Four hospitals in the west Houston and Katy areas are expanding their campuses in an effort to make a trip to the hospital a little more accessible.
“Our hospital is frequently full, and the population in Katy continues to grow. I’m excited for our hospital to offer our same type [of] quality, to expand our services, be able to keep more patients and expand our capacities to population growth,” said John Kueven, chief operating officer of Memorial Hermann Katy Hospital.
Memorial Hermann
Memorial Hermann Katy Hospital will open a new patient tower the first week of January with additional projects opening from spring until the fall of 2016. The new tower will expand nearly all of the Katy hospital’s services on the first four floors, Kueven said.
“Katy is still the fastest-growing area in Houston,” Kueven said. “We’re projecting more than a 13 percent growth rate over the next five years in Katy, and we often are at capacity. Our ER is full and our hospital is full, so really in January [that] gives us a lot more capability to grow with our community over the next five years.” [polldaddy poll=9199132]
Looking ahead, he said hospital officials are exploring expansion in the new tower on floors five and six in the next five years. Plans for the fifth floor could include a general medicine and surgical floor, he said.
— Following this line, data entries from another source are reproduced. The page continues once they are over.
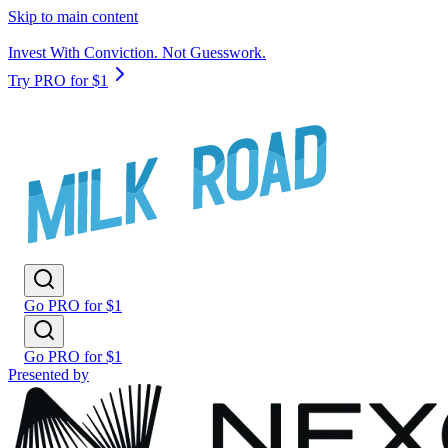
Skip to main content
Invest With Conviction. Not Guesswork.
Try PRO for $1
Go PRO for $1
Go PRO for $1
Presented by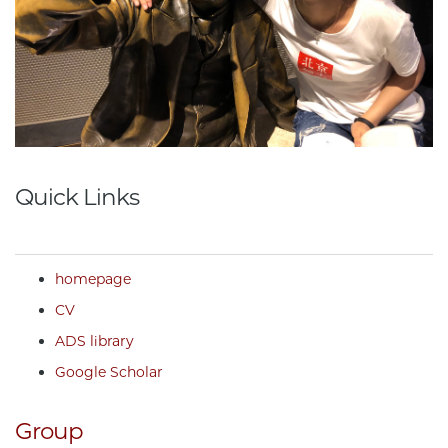
Quick Links
homepage
CV
ADS library
Google Scholar
Group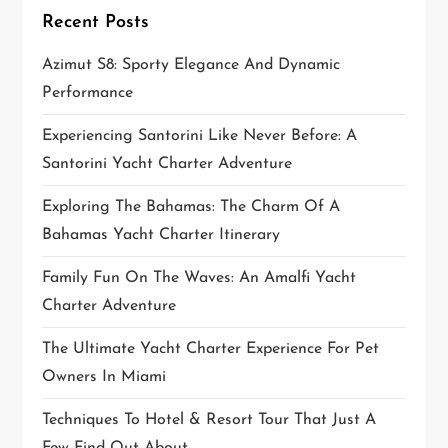
Recent Posts
i
Azimut S8: Sporty Elegance And Dynamic
o
Performance
n
Experiencing Santorini Like Never Before: A
Santorini Yacht Charter Adventure
Exploring The Bahamas: The Charm Of A
Bahamas Yacht Charter Itinerary
Family Fun On The Waves: An Amalfi Yacht
Charter Adventure
The Ultimate Yacht Charter Experience For Pet
Owners In Miami
Techniques To Hotel & Resort Tour That Just A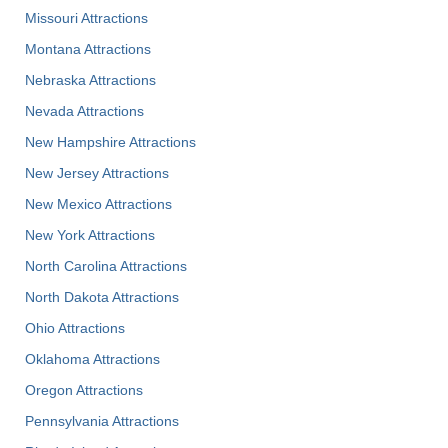
Missouri Attractions
Montana Attractions
Nebraska Attractions
Nevada Attractions
New Hampshire Attractions
New Jersey Attractions
New Mexico Attractions
New York Attractions
North Carolina Attractions
North Dakota Attractions
Ohio Attractions
Oklahoma Attractions
Oregon Attractions
Pennsylvania Attractions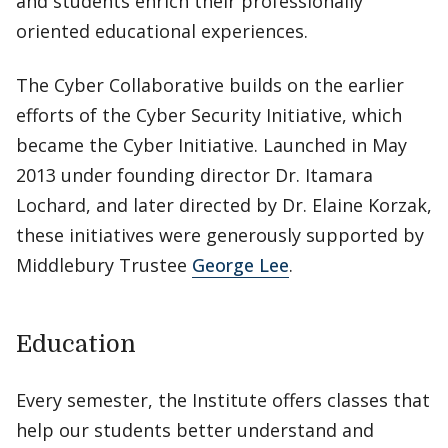
and students enrich their professionally
oriented educational experiences.
The Cyber Collaborative builds on the earlier
efforts of the Cyber Security Initiative, which
became the Cyber Initiative. Launched in May
2013 under founding director Dr. Itamara
Lochard, and later directed by Dr. Elaine Korzak,
these initiatives were generously supported by
Middlebury Trustee
George Lee
.
Education
Every semester, the Institute offers classes that
help our students better understand and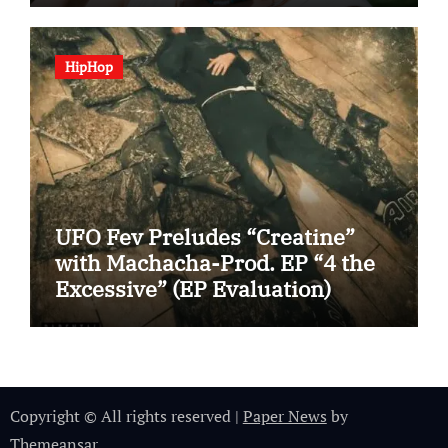
HipHop
UFO Fev Preludes “Creatine”
with Machacha-Prod. EP “4 the
Excessive” (EP Evaluation)
Copyright © All rights reserved
|
Paper News
by
Themeansar
.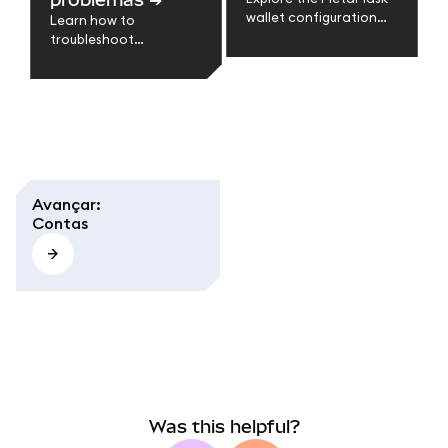
issues.
wallet configuration
Learn how to
guides to restore your
troubleshoot
wallet, back up data,
MetaMask errors like
update settings, and
stuck transactions,
keep your wallets
missing tokens,
secure and synced
network issues, and
across devices.
syncing problems. Step-
by-step fixes for
browser and mobile.
Avançar
:
Contas
Was this helpful?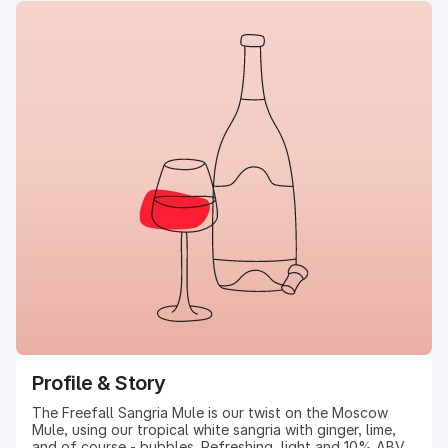
Profile & Story
The Freefall Sangria Mule is our twist on the Moscow
Mule, using our tropical white sangria with ginger, lime,
and of course - bubbles. Refreshing, light and 10% ABV.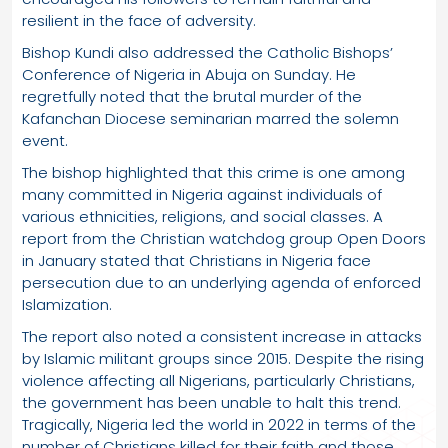
resilient in the face of adversity.
Bishop Kundi also addressed the Catholic Bishops’
Conference of Nigeria in Abuja on Sunday. He
regretfully noted that the brutal murder of the
Kafanchan Diocese seminarian marred the solemn
event.
The bishop highlighted that this crime is one among
many committed in Nigeria against individuals of
various ethnicities, religions, and social classes. A
report from the Christian watchdog group Open Doors
in January stated that Christians in Nigeria face
persecution due to an underlying agenda of enforced
Islamization.
The report also noted a consistent increase in attacks
by Islamic militant groups since 2015. Despite the rising
violence affecting all Nigerians, particularly Christians,
the government has been unable to halt this trend.
Tragically, Nigeria led the world in 2022 in terms of the
number of Christians killed for their faith and those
“Katy has grown so much and the hospital has grown, and a lot of people still have the mentality of needing to go down to the [Texas] Medical Center, but we can provide it at Memorial Hermann Katy,” he said.
Texas Children’s West
Texas Children’s Hospital West Campus is also planning for growth.
“We have a $50 million expansion underway right now, and it’s a three-year expansion,” Texas Children’s West Campus President Chanda Cashen Chacón said.
“We’ve just started the second year of that and really the goal is to build out almost all of our remaining shell space that we have on the campus right now. That’s really not because we want to build—it’s because the community needs us to build.”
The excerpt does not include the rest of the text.